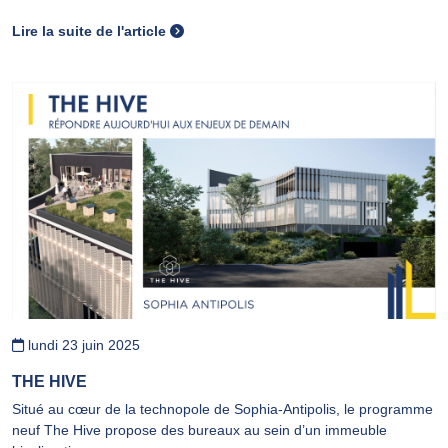
Lire la suite de l'article
lundi 23 juin 2025
THE HIVE
Situé au cœur de la technopole de Sophia-Antipolis, le programme
neuf The Hive propose des bureaux au sein d’un immeuble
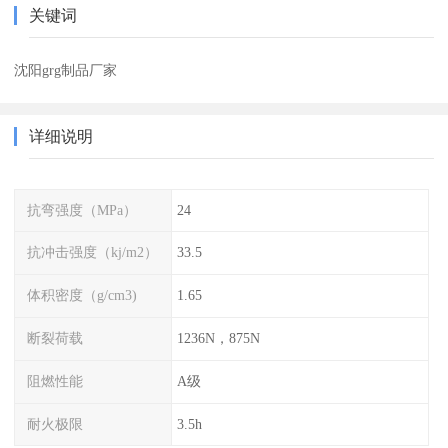
关键词
沈阳grg制品厂家
详细说明
抗弯强度（MPa）
24
抗冲击强度（kj/m2）
33.5
体积密度（g/cm3)
1.65
断裂荷载
1236N，875N
阻燃性能
A级
耐火极限
3.5h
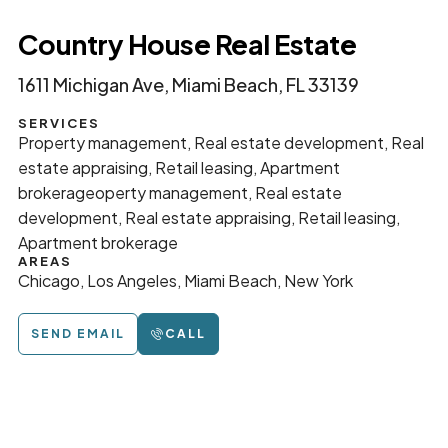
Country House Real Estate
1611 Michigan Ave, Miami Beach, FL 33139
SERVICES
Property management, Real estate development, Real
estate appraising, Retail leasing, Apartment
brokerageoperty management, Real estate
development, Real estate appraising, Retail leasing,
Apartment brokerage
AREAS
Chicago, Los Angeles, Miami Beach, New York
SEND EMAIL
CALL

____

* WHAT IS NEEDED
With no pictures included, write out the entries exactly.

* OUTPUT OF THE EXERCISE
Lire la suite de l'article
lundi 23 juin 2025
THE HIVE
Situé au cœur de la technopole de Sophia-Antipolis, le programme
neuf The Hive propose des bureaux au sein d’un immeuble
关键词
沈阳grg制品厂家
详细说明
抗弯强度（MPa）
24
抗冲击强度（kj/m2）
33.5
体积密度（g/cm3)
1.65
断裂荷载
1236N，875N
阻燃性能
A级
耐火极限
3.5h
Country House Real Estate
1611 Michigan Ave, Miami Beach, FL 33139
SERVICES
Property management, Real estate development, Real
estate appraising, Retail leasing, Apartment
brokerageoperty management, Real estate
development, Real estate appraising, Retail leasing,
Apartment brokerage
AREAS
Chicago, Los Angeles, Miami Beach, New York
SEND EMAIL
CALL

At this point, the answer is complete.